─── THE DATA ───

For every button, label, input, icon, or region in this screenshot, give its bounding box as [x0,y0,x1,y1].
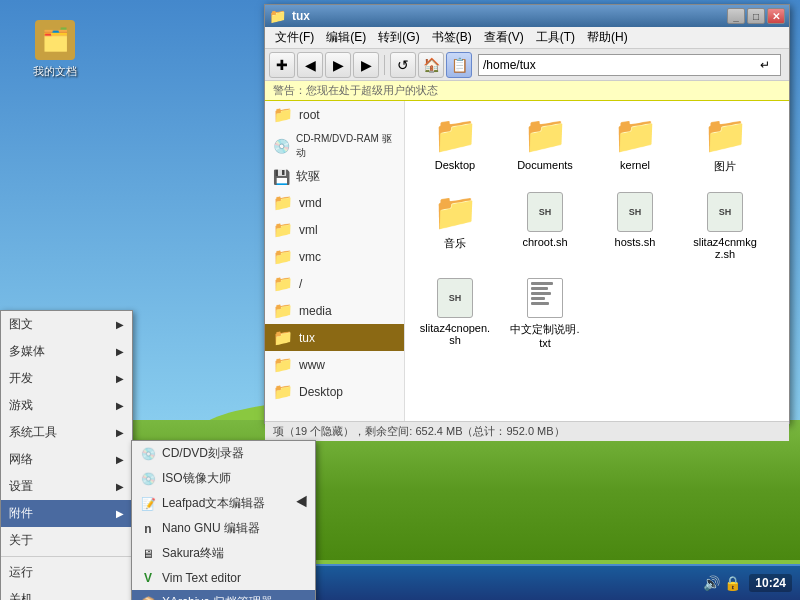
file-name-slitaz-mkgz: slitaz4cnmkgz.sh [689,236,761,260]
sh-icon-slitaz-mkgz: SH [705,192,745,232]
file-name-music: 音乐 [444,236,466,251]
sh-icon-hosts: SH [615,192,655,232]
address-input[interactable] [483,58,754,72]
folder-icon-music: 📁 [435,192,475,232]
address-bar: ↵ [478,54,781,76]
menu-bookmark[interactable]: 书签(B) [426,27,478,48]
window-title-text: tux [292,9,727,23]
sidebar-item-cdrom[interactable]: 💿 CD-RM/DVD-RAM 驱动 [265,128,404,164]
window-maximize-button[interactable]: □ [747,8,765,24]
file-item-pictures[interactable]: 📁 图片 [685,111,765,178]
file-item-slitaz-mkgz[interactable]: SH slitaz4cnmkgz.sh [685,188,765,264]
menu-file[interactable]: 文件(F) [269,27,320,48]
file-item-readme[interactable]: 中文定制说明.txt [505,274,585,353]
toolbar-reload-button[interactable]: ↺ [390,52,416,78]
window-close-button[interactable]: ✕ [767,8,785,24]
folder-icon: 📁 [273,247,293,266]
window-menubar: 文件(F) 编辑(E) 转到(G) 书签(B) 查看(V) 工具(T) 帮助(H… [265,27,789,49]
txt-icon-readme [525,278,565,318]
menu-edit[interactable]: 编辑(E) [320,27,372,48]
submenu-item-sakura[interactable]: 🖥 Sakura终端 [132,541,315,566]
left-menu-item-run[interactable]: 运行 [1,559,132,586]
sakura-icon: 🖥 [140,546,156,562]
left-menu-item-accessories[interactable]: 附件 ▶ [1,500,132,527]
window-controls: _ □ ✕ [727,8,785,24]
menu-help[interactable]: 帮助(H) [581,27,634,48]
toolbar-up-button[interactable]: ▶ [353,52,379,78]
left-menu-item-dev[interactable]: 开发 ▶ [1,365,132,392]
sidebar-item-www[interactable]: 📁 www [265,351,404,378]
left-menu-item-about[interactable]: 关于 [1,527,132,554]
file-name-readme: 中文定制说明.txt [509,322,581,349]
submenu-item-leafpad[interactable]: 📝 Leafpad文本编辑器 [132,491,315,516]
file-name-kernel: kernel [620,159,650,171]
submenu-item-xarchive[interactable]: 📦 XArchive 归档管理器 [132,590,315,600]
accessories-submenu: 💿 CD/DVD刻录器 💿 ISO镜像大师 📝 Leafpad文本编辑器 n N… [131,440,316,600]
toolbar-back-button[interactable]: ◀ [297,52,323,78]
submenu-arrow-icon: ▶ [116,319,124,330]
sh-icon-slitaz-open: SH [435,278,475,318]
menu-view[interactable]: 查看(V) [478,27,530,48]
toolbar-copy-button[interactable]: 📋 [446,52,472,78]
system-tray: 🔊 🔒 [703,575,741,591]
folder-icon: 📁 [273,382,293,401]
submenu-arrow-icon: ▶ [116,346,124,357]
sidebar-item-tux[interactable]: 📁 tux [265,324,404,351]
file-item-slitaz-open[interactable]: SH slitaz4cnopen.sh [415,274,495,353]
toolbar-new-button[interactable]: ✚ [269,52,295,78]
menu-tools[interactable]: 工具(T) [530,27,581,48]
file-name-slitaz-open: slitaz4cnopen.sh [419,322,491,346]
submenu-arrow-icon: ▶ [116,400,124,411]
desktop-icon-img: 🗂️ [35,20,75,60]
left-menu-item-network[interactable]: 网络 ▶ [1,446,132,473]
sidebar-item-media[interactable]: 📁 media [265,297,404,324]
file-item-desktop[interactable]: 📁 Desktop [415,111,495,178]
file-item-documents[interactable]: 📁 Documents [505,111,585,178]
toolbar-sep1 [384,55,385,75]
sidebar-item-vmc[interactable]: 📁 vmc [265,243,404,270]
desktop-icon-label: 我的文档 [20,64,90,79]
sidebar-item-floppy[interactable]: 💾 软驱 [265,164,404,189]
file-item-music[interactable]: 📁 音乐 [415,188,495,264]
address-go-button[interactable]: ↵ [754,54,776,76]
file-item-hosts[interactable]: SH hosts.sh [595,188,675,264]
folder-icon-kernel: 📁 [615,115,655,155]
file-name-hosts: hosts.sh [615,236,656,248]
status-bar: 项（19 个隐藏），剩余空间: 652.4 MB（总计：952.0 MB） [265,421,789,441]
sidebar-item-vmd[interactable]: 📁 vmd [265,189,404,216]
sidebar-item-vml[interactable]: 📁 vml [265,216,404,243]
submenu-item-vim[interactable]: V Vim Text editor [132,566,315,590]
submenu-arrow-icon: ▶ [116,427,124,438]
left-menu-item-games[interactable]: 游戏 ▶ [1,392,132,419]
tray-network-icon: 🔊 [703,575,720,591]
taskbar-right: 🔊 🔒 10:24 [703,574,800,592]
sidebar-item-root[interactable]: 📁 root [265,101,404,128]
window-minimize-button[interactable]: _ [727,8,745,24]
file-name-documents: Documents [517,159,573,171]
submenu-item-cddvd[interactable]: 💿 CD/DVD刻录器 [132,441,315,466]
folder-icon-desktop: 📁 [435,115,475,155]
file-item-kernel[interactable]: 📁 kernel [595,111,675,178]
menu-separator [1,556,132,557]
left-menu-item-settings[interactable]: 设置 ▶ [1,473,132,500]
clock: 10:24 [749,574,792,592]
submenu-item-iso[interactable]: 💿 ISO镜像大师 [132,466,315,491]
left-menu-item-sysutils[interactable]: 系统工具 ▶ [1,419,132,446]
floppy-icon: 💾 [273,169,290,185]
toolbar-forward-button[interactable]: ▶ [325,52,351,78]
left-menu-item-shutdown[interactable]: 关机 [1,586,132,600]
file-manager-window: 📁 tux _ □ ✕ 文件(F) 编辑(E) 转到(G) 书签(B) 查看(V… [264,4,790,424]
menu-goto[interactable]: 转到(G) [372,27,425,48]
sidebar-item-desktop[interactable]: 📁 Desktop [265,378,404,405]
sh-icon-chroot: SH [525,192,565,232]
sidebar-item-root-dir[interactable]: 📁 / [265,270,404,297]
file-item-chroot[interactable]: SH chroot.sh [505,188,585,264]
submenu-item-nano[interactable]: n Nano GNU 编辑器 [132,516,315,541]
desktop-icon-documents[interactable]: 🗂️ 我的文档 [20,20,90,79]
left-menu-item-graphics[interactable]: 图文 ▶ [1,311,132,338]
left-menu: 图文 ▶ 多媒体 ▶ 开发 ▶ 游戏 ▶ 系统工具 ▶ 网络 ▶ 设置 ▶ 附件… [0,310,133,600]
vim-icon: V [140,570,156,586]
folder-icon: 📁 [273,301,293,320]
left-menu-item-multimedia[interactable]: 多媒体 ▶ [1,338,132,365]
toolbar-home-button[interactable]: 🏠 [418,52,444,78]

───

■ **PROBLEM TO SOLVE**:
Collect from the data above every line that includes "window".

■ **RESPONSE**:
window-title-text: tux [292,9,727,23]
window-maximize-button[interactable]: □ [747,8,765,24]
window-close-button[interactable]: ✕ [767,8,785,24]
window-menubar: 文件(F) 编辑(E) 转到(G) 书签(B) 查看(V) 工具(T) 帮助(H… [265,27,789,49]
window-controls: _ □ ✕ [727,8,785,24]
window-minimize-button[interactable]: _ [727,8,745,24]
file-manager-window: 📁 tux _ □ ✕ 文件(F) 编辑(E) 转到(G) 书签(B) 查看(V… [264,4,790,424]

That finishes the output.